Booming demand leaves Japan's whiskey lovers dry

Whisky barrels left to age at the Suntory cellars at Hakushu distillery. The domestic whiskey market in Japan reached its peak in 1983 but shrunk until bottoming out in 2008.
Whisky barrels left to age at the Suntory cellars at Hakushu distillery. The domestic whiskey market in Japan reached its peak in 1983 but shrunk until bottoming out in 2008. PHOTO: SUNTORY

TOKYO (WASHINGTON POST) - Some Japanese whiskeys are in short supply due to their increasing popularity in overseas markets and a recent domestic boom of highballs, or whiskey and soda.

Under such circumstances, Suntory Spirits, an affiliate of Suntory Holdings, announced plans to suspend sales of two of its whiskeys - Hakushu 12 Years and Hibiki 17 Years - from June.

While makers are preparing to increase production, the shortage will likely last for some time because of the lengthy whiskey ageing process.

Since the suspension of sales of Hibiki and Hakushu was reported, customers have flocked to the whiskey corner at the Kintetsu department store flagship shop at the Abeno Harukas commercial complex in Osaka.

"I'm shocked as they are my favourites," said a 43-year-old company employee, who declined to be named and had been looking in vain for the products at several stores.

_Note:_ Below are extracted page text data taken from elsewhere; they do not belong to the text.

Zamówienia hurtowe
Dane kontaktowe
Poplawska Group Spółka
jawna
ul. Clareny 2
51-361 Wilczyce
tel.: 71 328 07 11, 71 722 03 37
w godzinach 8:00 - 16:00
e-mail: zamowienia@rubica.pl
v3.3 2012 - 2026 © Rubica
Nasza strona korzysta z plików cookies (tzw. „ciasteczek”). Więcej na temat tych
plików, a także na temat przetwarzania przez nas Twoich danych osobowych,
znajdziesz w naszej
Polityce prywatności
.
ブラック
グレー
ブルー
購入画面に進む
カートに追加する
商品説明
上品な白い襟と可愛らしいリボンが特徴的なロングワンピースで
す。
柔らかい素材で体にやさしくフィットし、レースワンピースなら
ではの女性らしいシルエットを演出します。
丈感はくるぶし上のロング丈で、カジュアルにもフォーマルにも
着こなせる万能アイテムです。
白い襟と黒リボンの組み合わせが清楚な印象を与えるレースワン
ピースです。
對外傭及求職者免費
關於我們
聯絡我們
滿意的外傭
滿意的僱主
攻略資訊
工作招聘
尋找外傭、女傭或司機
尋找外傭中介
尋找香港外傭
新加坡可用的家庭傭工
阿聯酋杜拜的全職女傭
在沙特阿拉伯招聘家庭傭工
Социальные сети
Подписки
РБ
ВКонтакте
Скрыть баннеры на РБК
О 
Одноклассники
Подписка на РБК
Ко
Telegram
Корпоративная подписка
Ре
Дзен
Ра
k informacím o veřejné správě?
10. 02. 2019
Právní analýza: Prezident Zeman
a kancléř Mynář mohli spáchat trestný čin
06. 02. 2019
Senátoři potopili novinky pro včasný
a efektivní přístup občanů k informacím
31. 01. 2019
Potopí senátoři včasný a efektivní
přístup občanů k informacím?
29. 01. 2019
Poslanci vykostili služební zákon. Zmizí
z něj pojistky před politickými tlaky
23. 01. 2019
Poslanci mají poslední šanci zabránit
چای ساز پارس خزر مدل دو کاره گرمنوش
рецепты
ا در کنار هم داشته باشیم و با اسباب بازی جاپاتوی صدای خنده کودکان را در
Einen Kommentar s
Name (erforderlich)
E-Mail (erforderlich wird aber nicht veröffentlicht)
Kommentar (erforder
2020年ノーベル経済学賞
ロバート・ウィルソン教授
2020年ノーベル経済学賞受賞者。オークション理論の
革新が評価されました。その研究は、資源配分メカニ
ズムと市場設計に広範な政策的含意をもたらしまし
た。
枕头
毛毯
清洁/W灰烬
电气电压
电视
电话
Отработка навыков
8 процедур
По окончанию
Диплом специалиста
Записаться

The suggested retail prices are set at 8,500 yen (S$103) for the Hakushu 12 Years and 12,000 yen for the Hibiki 17 Years, both excluding consumption tax. The department store has restricted the sale of the Hakushu 12 Years to one bottle per customer over the past few years and began refusing to accept reservations for the product about a month ago.

In an online auction, the price for Hakushu 12 Years, which has been in short supply, has surged to several tens of thousands of yen or higher since the suspension of sales was reported.

Whiskey can be made by blending different types of unaged whiskey. Of the whiskeys that Suntory sold in Japan last year, Hakushu and Hibiki accounted for 1 per cent, respectively, while their lower-priced brands made up larger proportions, with Kakubin accounting for about 50 per cent and Torys for about 20 per cent. As unaged whiskeys are currently scarce, other brands could also be forced to suspend sales.

Nikka Whisky Distilling, an affiliate of Asahi Breweries, ended sales of bottles with age statements for Taketsuru in 2014, as well as Yoichi and Miyagikyo in 2015. Kirin Brewery Co, which sells Fuji-Sanroku and other brands, is finding it increasingly difficult to meet the growing demand.

The domestic whiskey market reached its peak in 1983 but shrunk until bottoming out in 2008. The market has been expanding since then, triggered by a surge in the popularity of highballs that boosted whiskey consumption.

Additionally, Japanese products have received high international praise, as illustrated by Hibiki 21 Years Old, which won the Supreme Champion Spirit at last summer's International Spirits Challenge 2017, a competition held in Britain.

Exports of Japanese whiskeys stood at 13.6 billion yen in 2017, an over tenfold increase over the past decade.

However, it takes several years to age whiskey, and makers are finding it difficult to meet the demand. Unaged whiskey that was produced when demand for the drink was low is being used to make the whiskeys that are currently available on the shelves: The rapid increase in demand for the drink had not been anticipated.

Makers have already begun working to boost production. Suntory will invest a total of about 29 billion yen in expanding facilities for distilling and storage from 2013 to 2018.

Last year, Asahi Breweries increased production by 80 per cent compared to two years ago.

"It takes time to age whiskey, which means it's difficult to resolve the shortage issue immediately," said Dr Hideki Katsuda, a professor at Kindai University and an expert on the liquor industry. "On the other hand, it's hard to make accurate forecasts for future demand, and makers could make massive capital investment (for boosting production) in vain."